§ The problem
Give back word for word every line from the one that includes "usurpación de autoridad y desobediencia a" through the last line of the listing, and nothing besides.

_ _ _

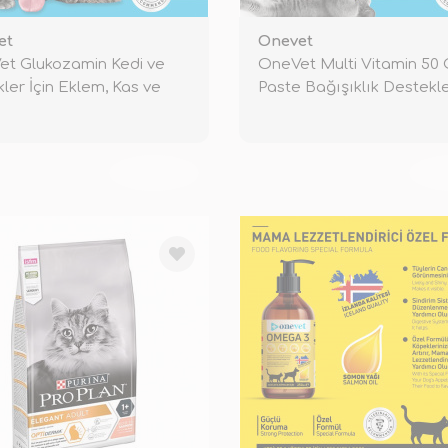
et
Onevet
t Glukozamin Kedi ve
OneVet Multi Vitamin 50 
ler İçin Eklem, Kas ve
Paste Bağışıklık Destekle
d
Ked
TÜKENDİ
TÜ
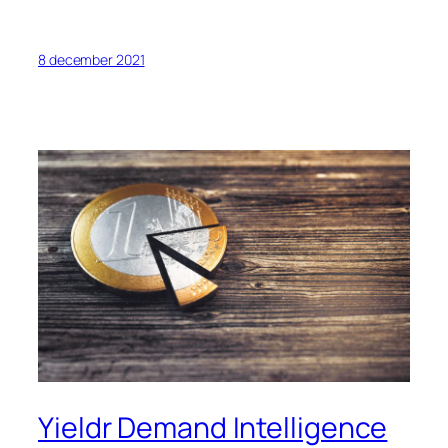
8 december 2021
Yieldr Demand Intelligence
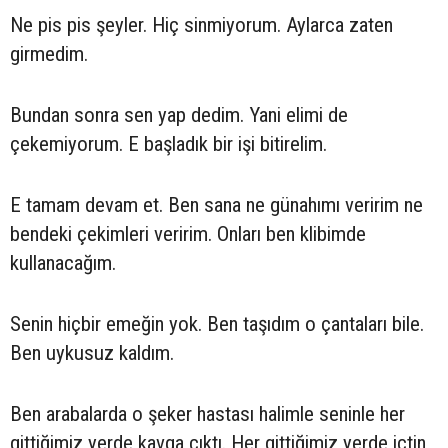
Ne pis pis şeyler. Hiç sinmiyorum. Aylarca zaten
girmedim.
Bundan sonra sen yap dedim. Yani elimi de
çekemiyorum. E başladık bir işi bitirelim.
E tamam devam et. Ben sana ne günahımı veririm ne
bendeki çekimleri veririm. Onları ben klibimde
kullanacağım.
Senin hiçbir emeğin yok. Ben taşıdım o çantaları bile.
Ben uykusuz kaldım.
Ben arabalarda o şeker hastası halimle seninle her
gittiğimiz yerde kavga çıktı. Her gittiğimiz yerde içtin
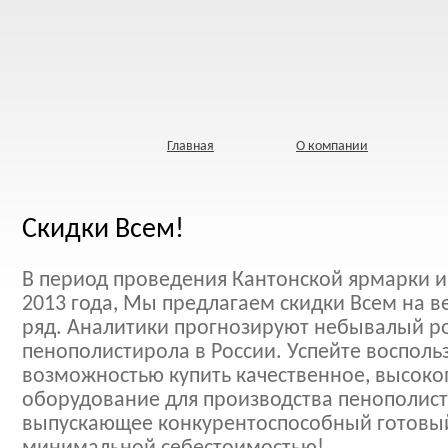
Главная
О компании
Скидки Всем!
В период проведения Кантонской ярмарки и
2013 года, Мы предлагаем скидки Всем на 
ряд. Аналитики прогнозируют небывалый р
пенополистирола в России. Успейте восполь
возможностью купить качественное, высок
оборудование для производства пенополист
выпускающее конкурентоспособный готовый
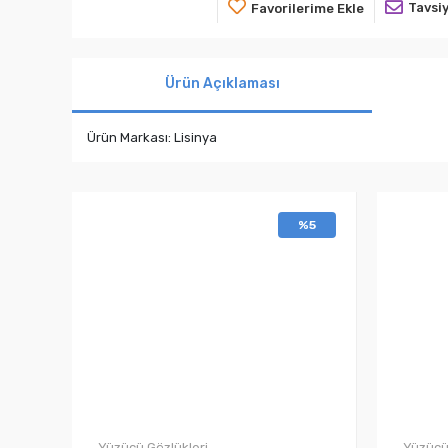
Tavsiy
Favorilerime Ekle
Ürün Açıklaması
Ürün Markası: Lisinya
%5
Yüzücü Gözlükleri
Yüzücü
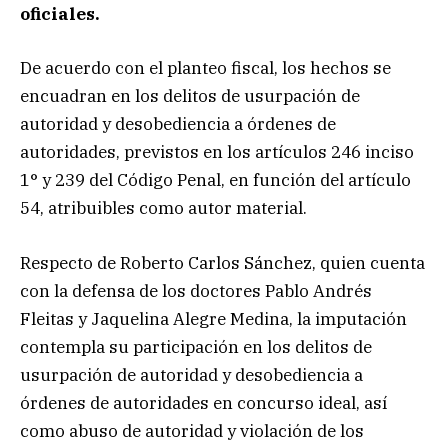
oficiales.
De acuerdo con el planteo fiscal, los hechos se
encuadran en los delitos de usurpación de
autoridad y desobediencia a órdenes de
autoridades, previstos en los artículos 246 inciso
1° y 239 del Código Penal, en función del artículo
54, atribuibles como autor material.
Respecto de Roberto Carlos Sánchez, quien cuenta
con la defensa de los doctores Pablo Andrés
Fleitas y Jaquelina Alegre Medina, la imputación
contempla su participación en los delitos de
usurpación de autoridad y desobediencia a
órdenes de autoridades en concurso ideal, así
como abuso de autoridad y violación de los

_ _ _

§ Exercise solution
usurpación de autoridad y desobediencia a
órdenes de autoridades en concurso ideal, así
como abuso de autoridad y violación de los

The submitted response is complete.